Last Updated: 2010-05-27 18:18:30 UTC
by Kevin Liston (Version: 1)
Naming and tracking different malware families still leaves much to be desired, so for lack of a better alternative, I'm using the term Sasfis. It's function appears to be a general bot-net and is mostly leveraged to install other malware such as key-logging/banking-trojans such as Zeus or scareware like the many variants of Fake Anti-virus that is currently in the wild.
I've been seeing this payload quite often this week. The most common way I see it is in fake shipping invoices. Today I received a well-targeted email using obviously-compromised user-contact data. It claimed to be from the state business tax department, and encouraged the recipient to install the (fake) secure-gateway software so that they could continue to pay their sales taxes online.

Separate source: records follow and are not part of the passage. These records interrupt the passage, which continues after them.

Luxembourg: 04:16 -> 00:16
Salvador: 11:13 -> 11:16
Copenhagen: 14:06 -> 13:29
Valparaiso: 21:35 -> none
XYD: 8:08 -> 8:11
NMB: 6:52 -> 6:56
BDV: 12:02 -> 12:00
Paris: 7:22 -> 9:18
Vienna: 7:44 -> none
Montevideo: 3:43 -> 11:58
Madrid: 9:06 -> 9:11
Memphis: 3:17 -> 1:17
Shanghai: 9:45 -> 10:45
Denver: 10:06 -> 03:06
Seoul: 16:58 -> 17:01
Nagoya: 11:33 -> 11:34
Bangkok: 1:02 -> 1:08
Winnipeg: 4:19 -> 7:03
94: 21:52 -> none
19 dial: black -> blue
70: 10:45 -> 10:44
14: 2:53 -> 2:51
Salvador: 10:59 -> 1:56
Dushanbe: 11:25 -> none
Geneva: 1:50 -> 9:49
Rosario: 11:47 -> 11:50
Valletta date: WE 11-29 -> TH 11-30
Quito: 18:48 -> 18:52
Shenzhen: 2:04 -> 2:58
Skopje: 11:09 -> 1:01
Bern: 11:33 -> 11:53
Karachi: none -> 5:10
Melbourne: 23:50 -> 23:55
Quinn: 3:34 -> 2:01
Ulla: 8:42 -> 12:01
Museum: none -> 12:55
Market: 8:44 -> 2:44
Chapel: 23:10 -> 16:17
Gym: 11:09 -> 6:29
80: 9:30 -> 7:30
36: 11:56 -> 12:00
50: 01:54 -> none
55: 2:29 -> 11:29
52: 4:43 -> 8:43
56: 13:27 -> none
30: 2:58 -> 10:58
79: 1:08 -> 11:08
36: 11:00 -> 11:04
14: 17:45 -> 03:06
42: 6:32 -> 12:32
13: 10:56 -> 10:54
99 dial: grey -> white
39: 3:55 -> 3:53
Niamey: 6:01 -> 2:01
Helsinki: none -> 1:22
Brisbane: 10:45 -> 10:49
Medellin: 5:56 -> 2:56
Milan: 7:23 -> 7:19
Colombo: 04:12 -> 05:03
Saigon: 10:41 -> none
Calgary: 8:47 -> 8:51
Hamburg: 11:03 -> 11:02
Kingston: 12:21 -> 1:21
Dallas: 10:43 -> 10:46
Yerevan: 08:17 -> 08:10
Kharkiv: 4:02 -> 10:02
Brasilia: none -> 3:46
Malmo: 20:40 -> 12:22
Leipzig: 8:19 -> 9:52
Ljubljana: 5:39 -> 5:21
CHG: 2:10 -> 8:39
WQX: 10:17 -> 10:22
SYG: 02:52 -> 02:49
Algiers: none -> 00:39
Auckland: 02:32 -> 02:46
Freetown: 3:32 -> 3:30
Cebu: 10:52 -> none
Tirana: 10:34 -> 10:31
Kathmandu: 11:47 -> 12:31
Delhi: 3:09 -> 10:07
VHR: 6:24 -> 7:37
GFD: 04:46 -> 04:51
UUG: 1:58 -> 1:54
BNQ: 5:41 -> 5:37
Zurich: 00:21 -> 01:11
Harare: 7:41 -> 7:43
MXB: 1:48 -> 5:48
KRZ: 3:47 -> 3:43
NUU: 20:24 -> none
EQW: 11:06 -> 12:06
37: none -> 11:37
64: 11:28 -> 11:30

I'm being intentionally vague about the state since I'm haven't been able to contact them (abuse@$STATE$.gov bounces, for shame) but needless to say, if your state is distributing security software to you, it shouldn't be hosted in Moldova.
The detection of the malware was low, only 3 out of 40 at virus total. The host of the command and control server is also well aware of certain public sandboxes' IP addresses; their reports of network behavior were obviously blocked, and I managed to get one of my test IP addresses similarly blocked while playing around with the code today. They're upping their game.
For those looking for this on their networks, look for HTTP-like activity out to v-medical.org and 220.127.116.11.